The full list of possible values within result_knowledge:

  • image_logo_src - a link to the main image
  • location_href - a link to the google map pinpoint
  • location_img_src - a link to the google map image thumbnail
  • header_text - the main headline
  • header_sub_text - the sub headline
  • website_href - the website URL
  • address_text - the address
  • phone_text - the phone number
  • times_open - an array of opening times containing 'day' and 'time'.
  • description - a description which might come from wikipedia, IMDB or somewhere else
  • weather_info - the current weather
  • population_info - the population
  • items_of_interest=[] - an array with most related keywords (more attractions, related actors, all movies or books from a series, etc.)
  • height_text  - architectural height
  • opened_info - when an attraction was opened first
  • review_rating -  a numeric review rating ("4,7")

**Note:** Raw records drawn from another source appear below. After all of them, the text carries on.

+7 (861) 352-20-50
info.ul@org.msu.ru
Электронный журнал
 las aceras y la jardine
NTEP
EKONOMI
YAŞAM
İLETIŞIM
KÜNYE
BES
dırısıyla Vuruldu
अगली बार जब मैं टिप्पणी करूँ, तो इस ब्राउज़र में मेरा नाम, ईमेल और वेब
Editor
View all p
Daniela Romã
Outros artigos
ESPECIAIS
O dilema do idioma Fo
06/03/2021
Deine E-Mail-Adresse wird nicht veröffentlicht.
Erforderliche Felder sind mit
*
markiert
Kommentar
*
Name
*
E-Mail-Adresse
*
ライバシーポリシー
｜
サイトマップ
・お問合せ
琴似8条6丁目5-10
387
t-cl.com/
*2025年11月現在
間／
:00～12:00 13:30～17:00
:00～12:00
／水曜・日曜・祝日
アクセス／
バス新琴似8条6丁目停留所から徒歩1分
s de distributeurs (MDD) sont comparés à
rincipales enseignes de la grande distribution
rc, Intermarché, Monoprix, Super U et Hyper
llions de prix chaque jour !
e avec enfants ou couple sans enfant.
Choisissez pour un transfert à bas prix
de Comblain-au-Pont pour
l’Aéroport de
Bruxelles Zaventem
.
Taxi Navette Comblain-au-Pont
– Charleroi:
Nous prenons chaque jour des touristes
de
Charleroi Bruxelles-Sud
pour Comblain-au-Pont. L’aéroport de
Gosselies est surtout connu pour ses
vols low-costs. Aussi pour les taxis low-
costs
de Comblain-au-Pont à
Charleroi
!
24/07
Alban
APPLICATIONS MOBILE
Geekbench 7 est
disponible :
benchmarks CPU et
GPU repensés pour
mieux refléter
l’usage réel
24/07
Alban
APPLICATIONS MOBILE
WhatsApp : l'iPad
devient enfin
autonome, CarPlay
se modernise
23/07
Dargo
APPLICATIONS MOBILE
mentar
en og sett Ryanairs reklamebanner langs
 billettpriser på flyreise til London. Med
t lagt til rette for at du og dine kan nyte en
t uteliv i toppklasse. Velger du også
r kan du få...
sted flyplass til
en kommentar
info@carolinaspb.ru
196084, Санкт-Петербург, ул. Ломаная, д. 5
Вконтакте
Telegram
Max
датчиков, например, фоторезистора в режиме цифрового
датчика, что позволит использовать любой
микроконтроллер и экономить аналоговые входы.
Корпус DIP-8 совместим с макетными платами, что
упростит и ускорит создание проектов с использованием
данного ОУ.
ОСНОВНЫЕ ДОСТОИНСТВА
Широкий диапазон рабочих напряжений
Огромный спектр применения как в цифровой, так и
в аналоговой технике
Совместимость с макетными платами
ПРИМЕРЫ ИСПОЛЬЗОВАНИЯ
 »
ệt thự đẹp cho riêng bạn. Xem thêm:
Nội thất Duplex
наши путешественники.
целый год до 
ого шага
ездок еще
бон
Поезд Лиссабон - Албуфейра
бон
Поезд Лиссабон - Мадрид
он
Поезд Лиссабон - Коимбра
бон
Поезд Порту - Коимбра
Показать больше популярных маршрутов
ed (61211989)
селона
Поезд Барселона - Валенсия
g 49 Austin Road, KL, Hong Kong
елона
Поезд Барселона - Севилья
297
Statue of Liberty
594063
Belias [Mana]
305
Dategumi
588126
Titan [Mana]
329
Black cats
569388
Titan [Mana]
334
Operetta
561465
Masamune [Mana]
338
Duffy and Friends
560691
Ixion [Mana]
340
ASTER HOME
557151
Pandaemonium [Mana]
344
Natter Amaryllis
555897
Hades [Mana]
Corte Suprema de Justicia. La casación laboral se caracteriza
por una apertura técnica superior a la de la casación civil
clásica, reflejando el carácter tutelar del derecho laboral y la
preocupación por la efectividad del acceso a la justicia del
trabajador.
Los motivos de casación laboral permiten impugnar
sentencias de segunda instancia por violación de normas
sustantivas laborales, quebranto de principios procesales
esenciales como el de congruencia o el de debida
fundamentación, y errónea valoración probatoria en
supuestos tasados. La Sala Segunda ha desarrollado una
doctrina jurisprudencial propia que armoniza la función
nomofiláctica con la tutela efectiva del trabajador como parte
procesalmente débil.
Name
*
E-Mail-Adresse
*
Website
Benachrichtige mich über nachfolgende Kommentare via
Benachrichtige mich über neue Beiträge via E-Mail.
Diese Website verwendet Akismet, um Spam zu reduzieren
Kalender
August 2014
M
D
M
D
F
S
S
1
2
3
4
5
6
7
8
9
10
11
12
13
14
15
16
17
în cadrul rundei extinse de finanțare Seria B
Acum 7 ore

  • currency_info - the currency used at the location
  • location_area_info - square meters or similar
  • organization_founded_info - when an org was founded
  • location_architects_info - the architect(s) of a building/attraction
  • person_born_info - when a person was born
  • person_deceased_info - when a person has died
  • book_published_info - when a book was published
  • company_stock_info - N/A (currently disabled)
It's important to know that the language used to search will also be present inside the knowledge data, including day names, time formats and language specific conventions.